I am splitting my string based on two delimiters so far, but I would like to extend this to a possibility where the number of delimiters is variable. Right now, I have this function:
void dac_sim::dac_ifs::dac_sim_subcmd_if::parse_cmd(std::string command, std::array<std::string, 2> delimiters)
{
std::string str = command;
std::vector< std::string > vec;
auto it = str.begin(), end = str.end();
bool res = boost::spirit::qi::parse(it, end,
boost::spirit::qi::as_string[ *(boost::spirit::qi::char_ - delimiters[0] - delimiters[1]) ] % (boost::spirit::qi::lit(delimiters[0]) | boost::spirit::qi::lit(delimiters[1])),
vec);
std::cout << "Parsed:";
for (auto const& s : vec)
std::cout << " \"" << s << "\"";
std::cout << std::endl;
}
But now I want something more generic, via template for the array size, like this:
template <size_t N>
void dac_sim::dac_ifs::dac_sim_subcmd_if::parse_cmd(std::string command, std::array<std::string, N> delimiters)

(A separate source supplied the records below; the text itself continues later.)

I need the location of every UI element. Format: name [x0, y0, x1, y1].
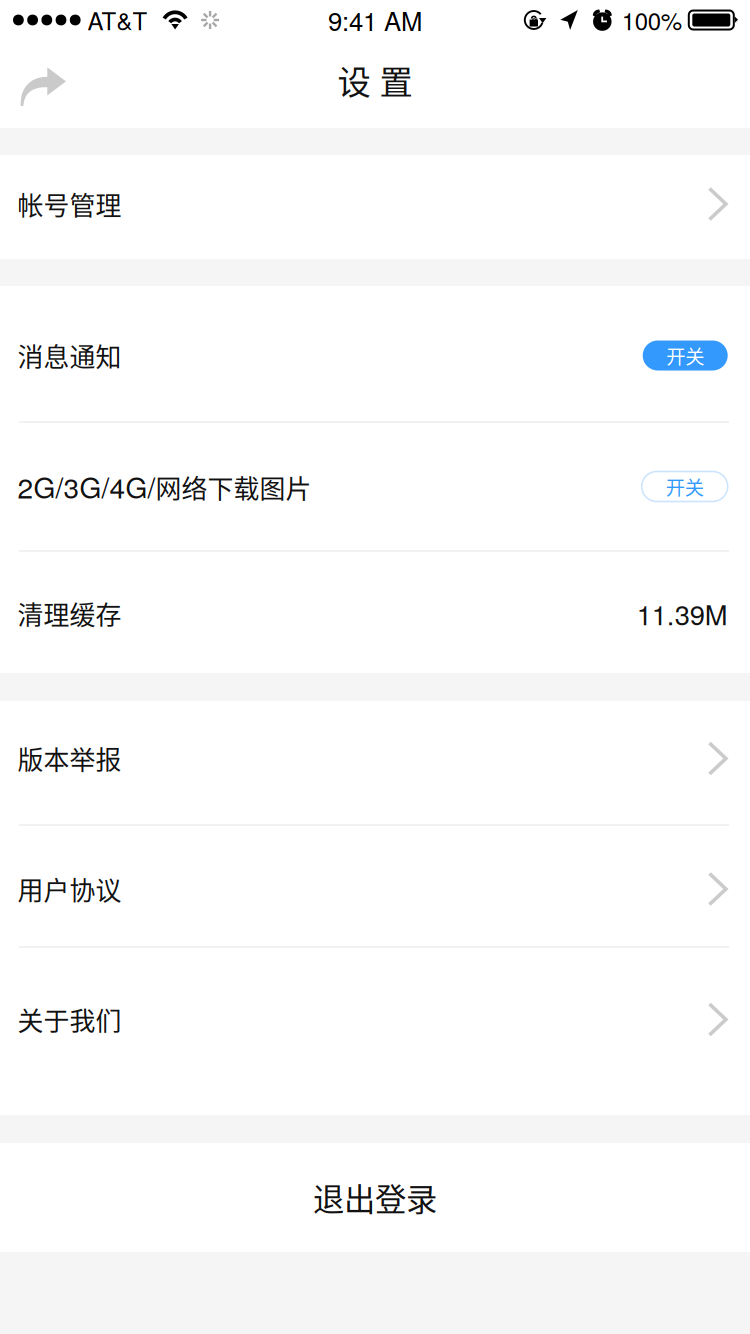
staticText: AT&T [88, 3, 148, 37]
staticText: 关于我们 [18, 1001, 122, 1038]
button[interactable]: 帐号管理 [0, 155, 750, 259]
staticText: 用户协议 [18, 870, 122, 908]
button[interactable]: 版本举报 [0, 701, 750, 824]
staticText: 置 [380, 56, 412, 104]
button[interactable]: 清理缓存 [0, 552, 750, 673]
staticText: 开关 [666, 472, 704, 500]
staticText: 帐号管理 [18, 185, 122, 223]
button[interactable]: 退出登录 [0, 1143, 750, 1252]
button[interactable]: 消息通知 [0, 286, 750, 421]
staticText: 11.39M [637, 594, 728, 633]
button[interactable]: Share [0, 40, 78, 128]
staticText: 100% [622, 3, 682, 37]
staticText: 退出登录 [313, 1175, 437, 1220]
staticText: 消息通知 [18, 337, 122, 374]
staticText: 9:41 AM [328, 2, 422, 38]
staticText: 2G/3G/4G/网络下载图片 [18, 467, 312, 506]
staticText: 版本举报 [18, 740, 122, 777]
button[interactable]: 用户协议 [0, 826, 750, 946]
button[interactable]: 关于我们 [0, 948, 750, 1115]
staticText: 清理缓存 [18, 595, 122, 632]
staticText: 开关 [666, 342, 704, 370]
button[interactable]: 2G/3G/4G/网络下载图片 [0, 423, 750, 550]
staticText: 设 [338, 56, 370, 104]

In this case, how can I procceed?
Can you use c++17? I'd use fold-expressions:
auto parse_cmd(std::string_view str, auto const&... delim) {
namespace qi = boost::spirit::qi;
std::vector<std::string> vec;
qi::parse(str.begin(), str.end(),
qi::as_string[*(qi::char_ - ... - delim)] % (qi::lit(delim) | ...) //
> qi::eoi,
vec);
return vec;
}
Test it Live On Coliru
for (auto input :
{
"",
"|",
"|,",
"|,||",
"foo||bar,qux,stux;net||more||||to,come",
}) //
{
fmt::print("{:<30} -> {}\n", fmt::format("'{}'", input), parse_cmd(input, "||", ","));
}
Prints
'' -> [""]
'|' -> ["|"]
'|,' -> ["|", ""]
'|,||' -> ["|", "", ""]
'foo||bar,qux,stux;net||more||||to,come' -> ["foo", "bar", "qux", "stux;net", "more", "", "to", "come"]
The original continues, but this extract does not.